Posts: 51
swiftlinuxcreator
Joined: 15 Nov 2010
#1
I thought that version control is absolutely essential for software development. That's why I've implemented it in Swift Linux. So I was surprised to learn that antiX Linux isn't currently using it.

How can antiX Linux development proceed smoothly without version control? I'm trying to learn about the development process of various distros. Swift Linux is the first distro I've ever worked on. I'm pretty sure that well-established distros (antiX, MEPIS, Mint, etc.) have much better development processes than I have. I'm sure there are also some differences as well, but I'll figure out which distros to follow in those respects later.
anticapitalista
Posts: 5,955
Site Admin
Joined: 11 Sep 2007
#2
Simply because it wasn't needed. Up until antiX-M8.5, there were no 'antiX apps' as such, just some scripts. Everything was upstream either from Debian, MEPIS, sidux/aptosid or some deb files from other sources eg gogglesmm.

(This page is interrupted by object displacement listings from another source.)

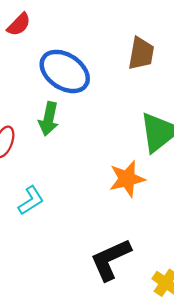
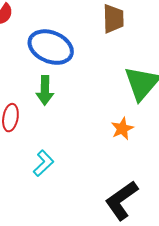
orange star: (127, 179) -> (122, 129), size x0.7

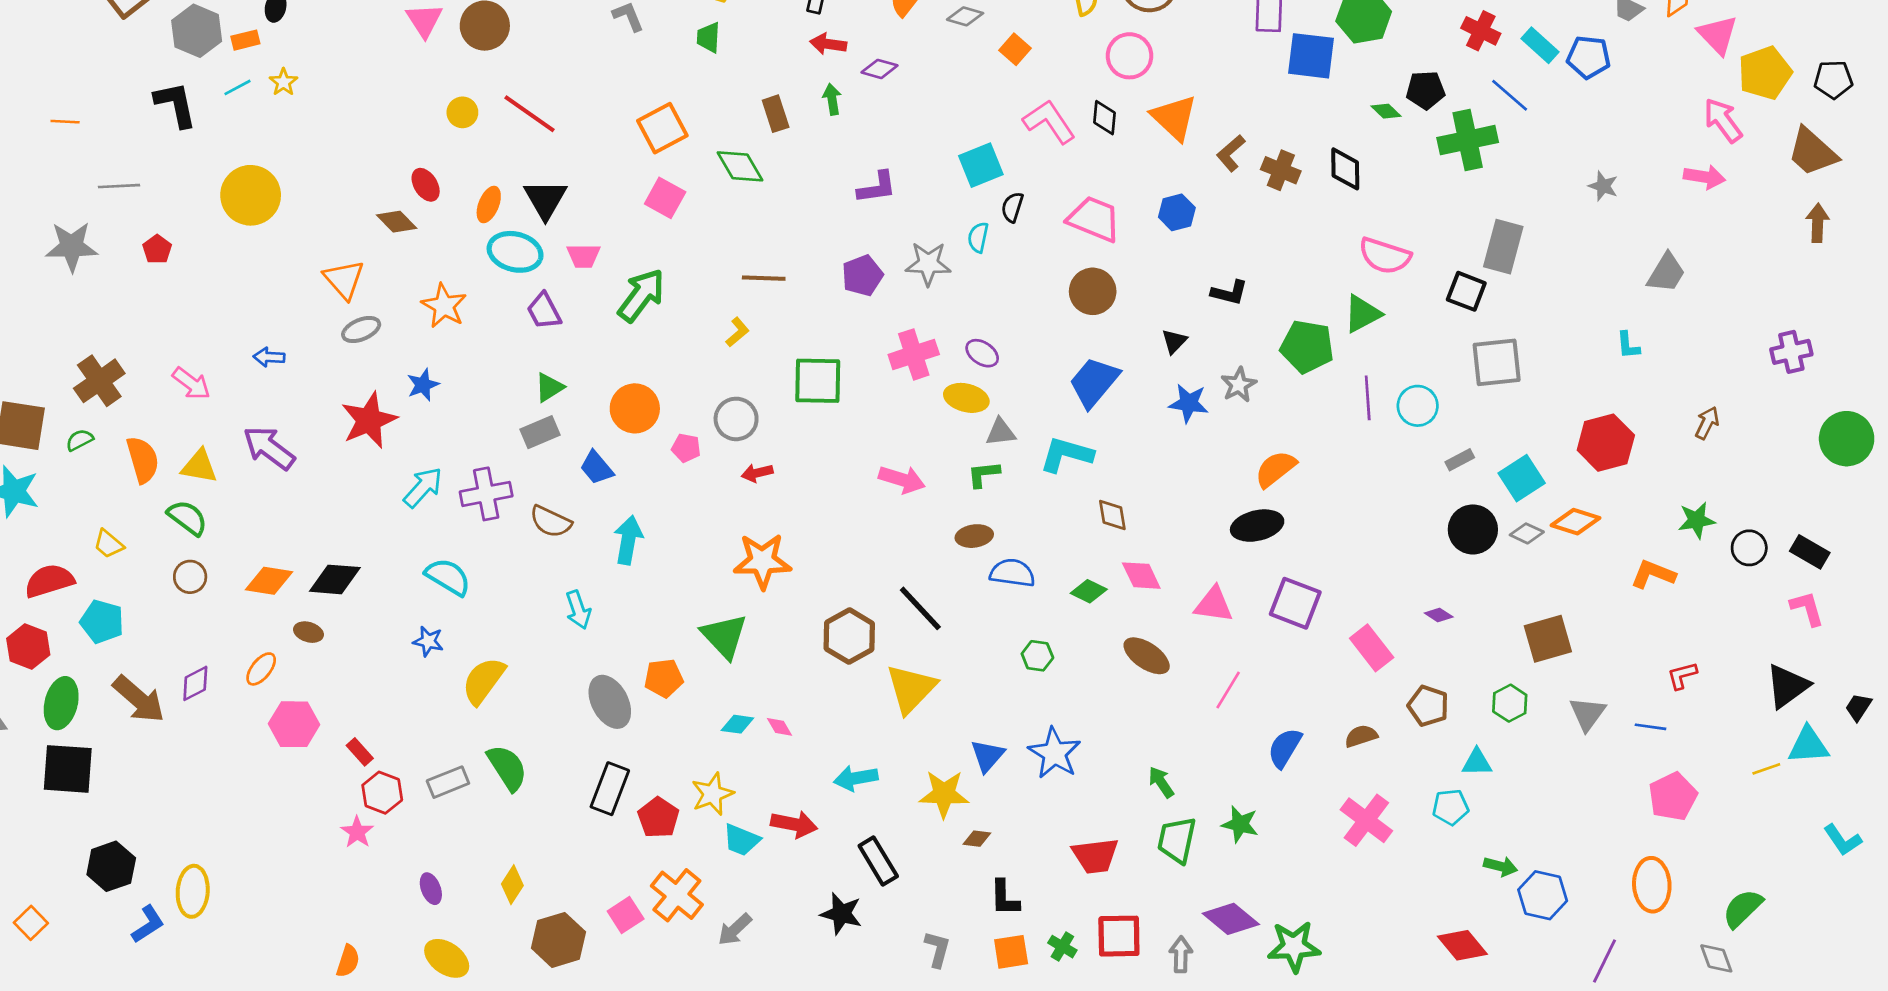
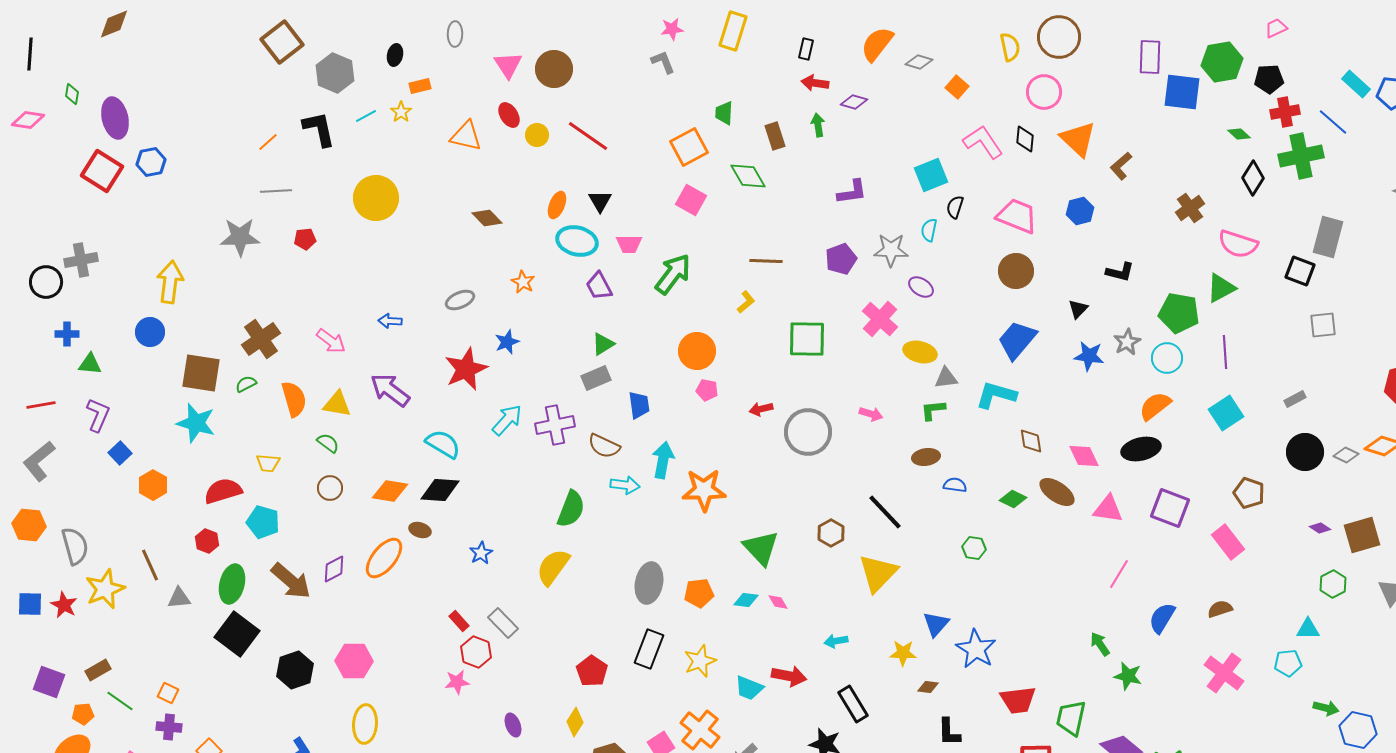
red cross: (1481, 31) -> (1285, 112), moved, turned -36
green trapezoid: (708, 37) -> (724, 113), moved
orange rectangle: (245, 40) -> (420, 86), moved
black pentagon: (1426, 90) -> (1269, 79), moved
orange line: (65, 122) -> (268, 142), moved, turned -45
black diamond: (1345, 169) -> (1253, 178), moved, turned 32
brown cross: (1281, 170) -> (1190, 208), moved, turned 32
red ellipse: (426, 185) -> (509, 115), moved
black triangle: (545, 199) -> (600, 201), size x0.7
red pentagon: (157, 249) -> (305, 239), turned 30
orange triangle: (344, 279) -> (466, 136), moved, turned -36
orange star: (444, 306) -> (523, 282), size x0.7
purple ellipse: (982, 353) -> (921, 287), moved
pink cross: (914, 354) -> (880, 319), turned -30
gray square: (1497, 362) -> (1323, 325), size x0.7
cyan circle: (1418, 406) -> (1167, 358), moved
orange circle: (635, 408) -> (697, 351), moved
gray circle: (736, 419) -> (808, 432), moved, size x1.4
blue trapezoid: (597, 468) -> (639, 405), turned -148
cyan square: (1522, 478) -> (1226, 413), moved
pink arrow: (902, 479) -> (871, 414), size x0.7
green semicircle: (187, 518) -> (328, 443), size x0.7
yellow trapezoid: (109, 544) -> (268, 463), turned -35
orange star: (762, 561) -> (704, 490), moved
blue semicircle: (1012, 573) -> (955, 485), size x0.7
pink diamond: (1141, 576) -> (1084, 456), moved
cyan semicircle: (448, 577) -> (443, 444), moved
cyan arrow: (578, 610) -> (625, 485), moved, turned -64
purple diamond: (1439, 615) -> (1320, 528), moved
green triangle: (724, 636) -> (761, 548), moved
brown hexagon: (849, 636) -> (831, 533), size x0.7
blue star: (428, 641) -> (481, 553), moved, turned 30
red hexagon: (28, 647) -> (207, 541), size x0.7
brown ellipse: (1147, 656) -> (1057, 492), moved
orange ellipse: (261, 669) -> (384, 558), size x1.6
orange pentagon: (664, 678) -> (699, 593), moved
gray ellipse: (610, 702) -> (649, 583), turned 39
brown pentagon: (1428, 706) -> (1249, 493), moved
pink hexagon: (294, 724) -> (354, 661), moved
blue star: (1054, 753) -> (976, 649), moved
green semicircle: (507, 768) -> (571, 509), moved, turned 54
black square: (68, 769) -> (237, 634), turned 33
cyan arrow: (856, 778) -> (836, 641), size x0.7
gray rectangle: (448, 782) -> (503, 623), moved, turned 68
green arrow: (1161, 782) -> (1100, 644), moved
yellow star: (712, 794) -> (700, 661), moved
yellow star: (944, 794) -> (903, 653), size x0.7
red pentagon: (658, 818) -> (592, 671), moved
pink star: (357, 832) -> (457, 682), turned 30
green trapezoid: (1177, 840) -> (1071, 718), moved
black hexagon: (111, 866) -> (295, 670), moved
yellow ellipse: (193, 891) -> (365, 724), moved

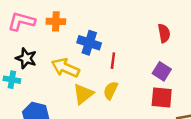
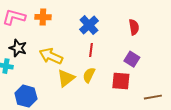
blue cross: (89, 43) -> (89, 25), moved, turned 30
red square: (162, 97) -> (121, 81), moved

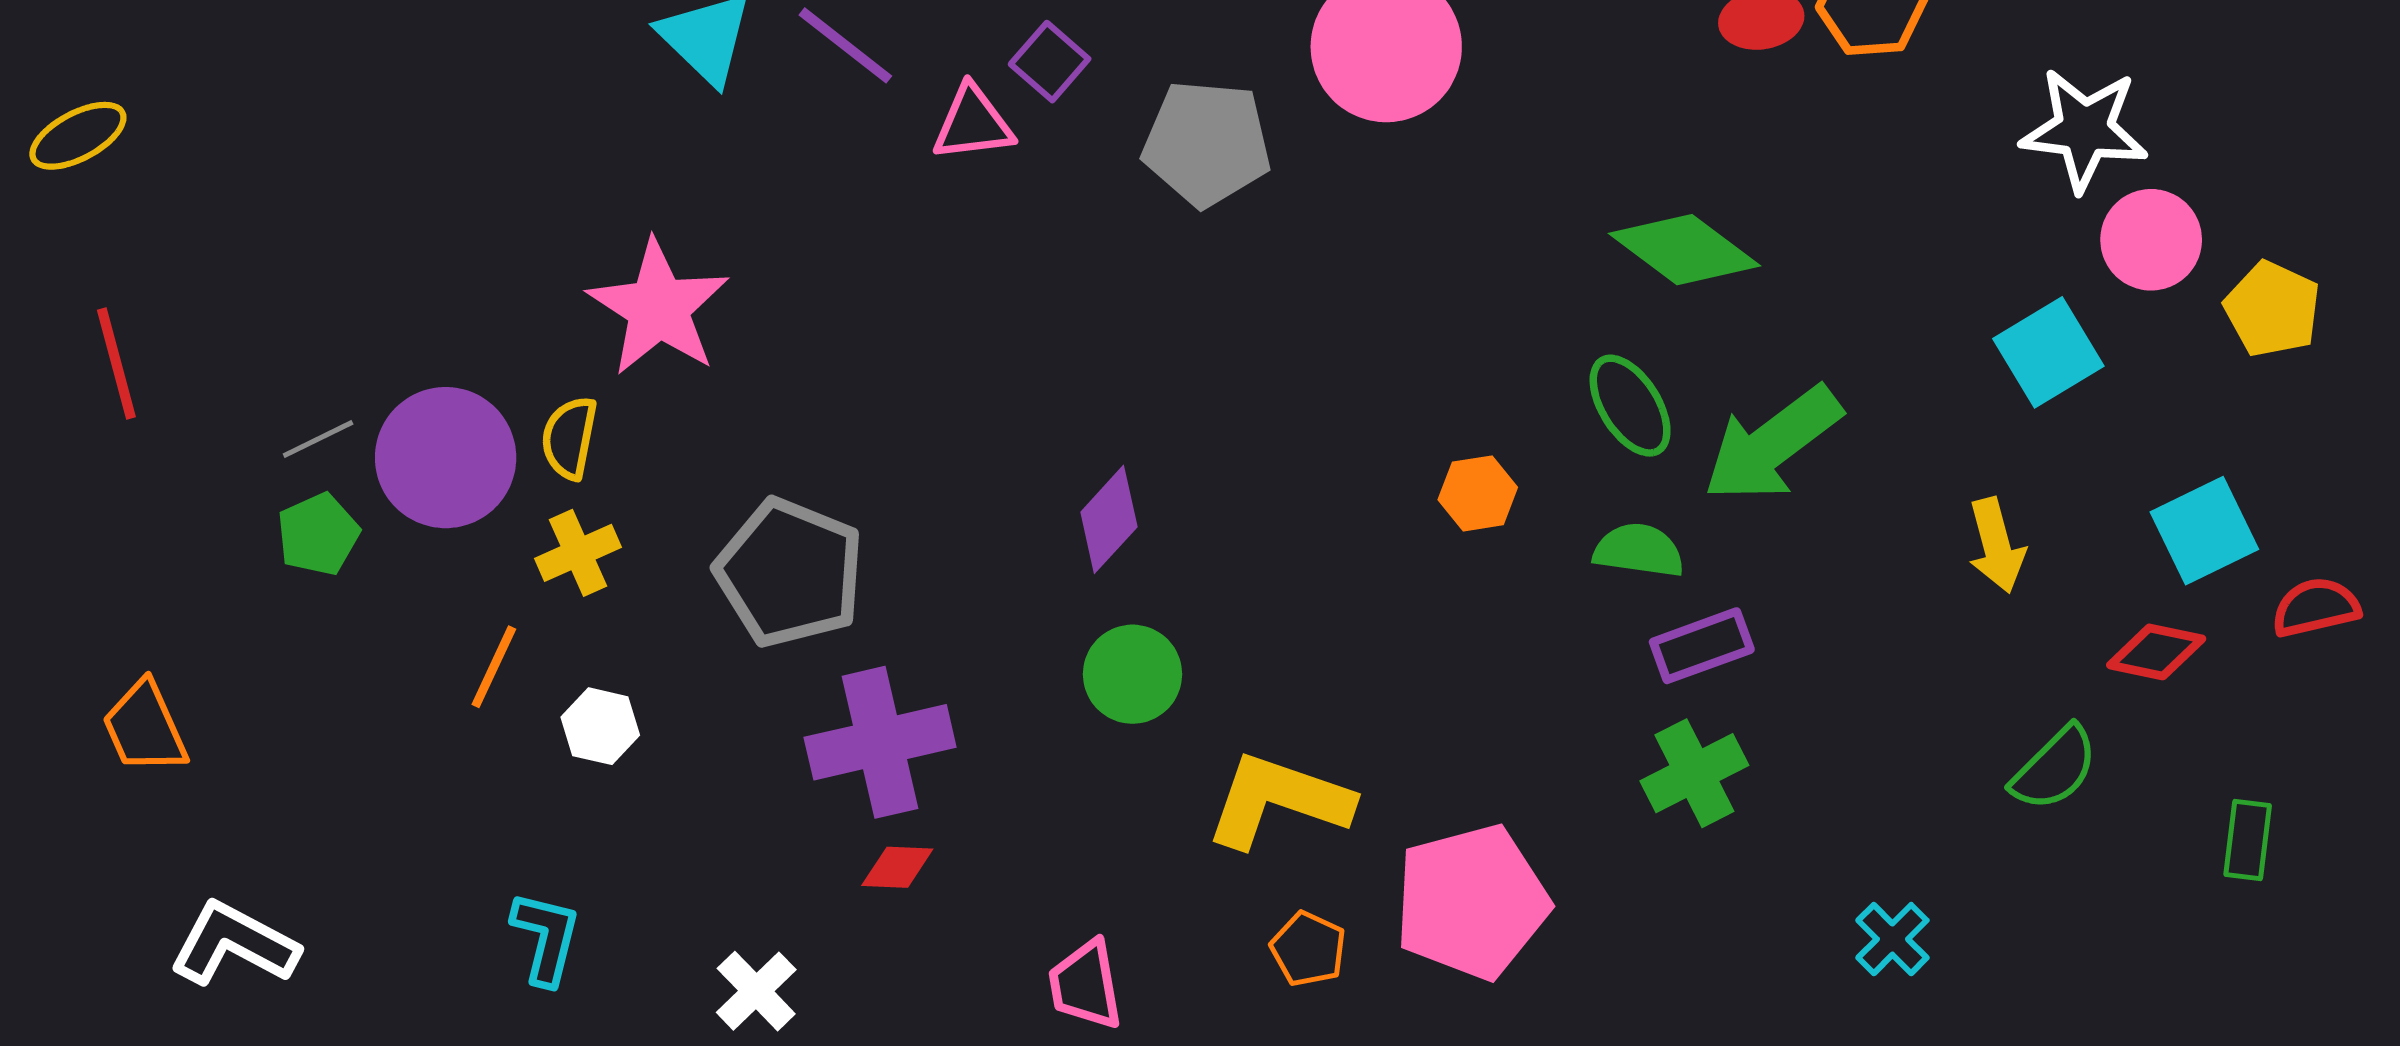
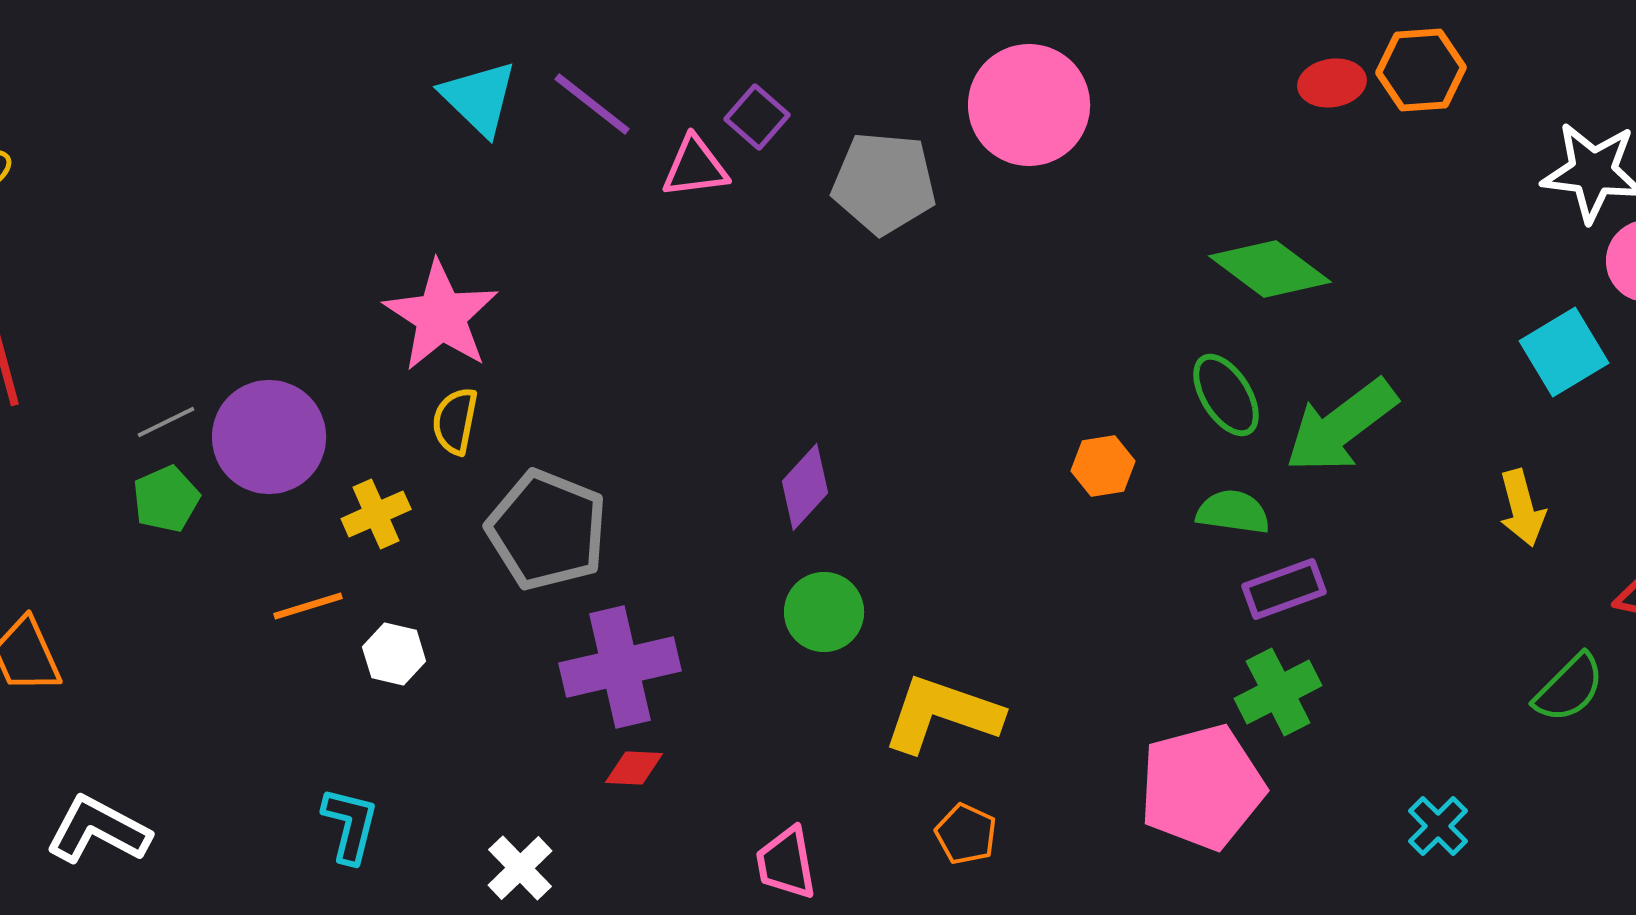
yellow semicircle: (569, 438) -> (455, 421), moved
orange line: (494, 667) -> (308, 606), turned 48
pink pentagon: (1472, 902) -> (1202, 787), moved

There is no 'official' development team for better or worse, though I do consider those who have contributed to antiX as part of the 'development team', just that it is done very informally and with no strings attached. Dave's scripts, lagopus's antix2usb script, Burt Holland's cli-installer script, BitJam's linuxrc script are all part of development and they have undergone a lot of changes. Just that this was done informally rather than through version control through git for example.

Now that antiX has more of its own apps, maybe we'll set up some version control. I had set up git, but never bothered with it. antiX is also on sourceforge, so maybe we can do it through there.